- TASK
Go through the following data and transcribe exactly the stretch of lines from the one holding "deadlines with confidence." to the one holding "FROM THE CHILDREN'S PLACE", both included.

--- INPUT MATERIAL Enclosed Below ---

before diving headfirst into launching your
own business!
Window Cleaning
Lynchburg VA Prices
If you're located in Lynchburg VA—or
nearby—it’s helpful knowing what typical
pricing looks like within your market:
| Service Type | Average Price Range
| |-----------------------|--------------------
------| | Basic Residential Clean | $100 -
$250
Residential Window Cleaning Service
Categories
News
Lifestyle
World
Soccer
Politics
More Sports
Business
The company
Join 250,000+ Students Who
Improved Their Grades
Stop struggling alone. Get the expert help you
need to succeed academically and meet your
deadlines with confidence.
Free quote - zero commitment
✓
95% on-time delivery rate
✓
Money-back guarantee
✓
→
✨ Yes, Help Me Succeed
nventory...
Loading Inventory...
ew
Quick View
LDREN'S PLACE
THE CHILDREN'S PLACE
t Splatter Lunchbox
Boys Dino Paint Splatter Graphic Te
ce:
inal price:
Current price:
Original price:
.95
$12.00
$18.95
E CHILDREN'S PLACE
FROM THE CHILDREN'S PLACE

--- End of Enclosed INPUT MATERIAL ---
--- INPUT MATERIAL Enclosed Below ---

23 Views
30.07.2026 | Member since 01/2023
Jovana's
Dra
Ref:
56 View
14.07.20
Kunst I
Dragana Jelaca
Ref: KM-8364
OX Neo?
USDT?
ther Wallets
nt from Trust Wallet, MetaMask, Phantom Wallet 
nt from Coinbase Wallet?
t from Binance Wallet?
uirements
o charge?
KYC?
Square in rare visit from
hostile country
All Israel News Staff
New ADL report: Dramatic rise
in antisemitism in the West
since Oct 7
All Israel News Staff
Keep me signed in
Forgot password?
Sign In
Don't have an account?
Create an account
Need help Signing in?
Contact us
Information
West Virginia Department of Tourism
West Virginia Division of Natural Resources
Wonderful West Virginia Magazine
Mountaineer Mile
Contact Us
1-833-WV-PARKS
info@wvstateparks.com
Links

--- End of Enclosed INPUT MATERIAL ---

- EXERCISE ANSWER
deadlines with confidence.
Free quote - zero commitment
✓
95% on-time delivery rate
✓
Money-back guarantee
✓
→
✨ Yes, Help Me Succeed
nventory...
Loading Inventory...
ew
Quick View
LDREN'S PLACE
THE CHILDREN'S PLACE
t Splatter Lunchbox
Boys Dino Paint Splatter Graphic Te
ce:
inal price:
Current price:
Original price:
.95
$12.00
$18.95
E CHILDREN'S PLACE
FROM THE CHILDREN'S PLACE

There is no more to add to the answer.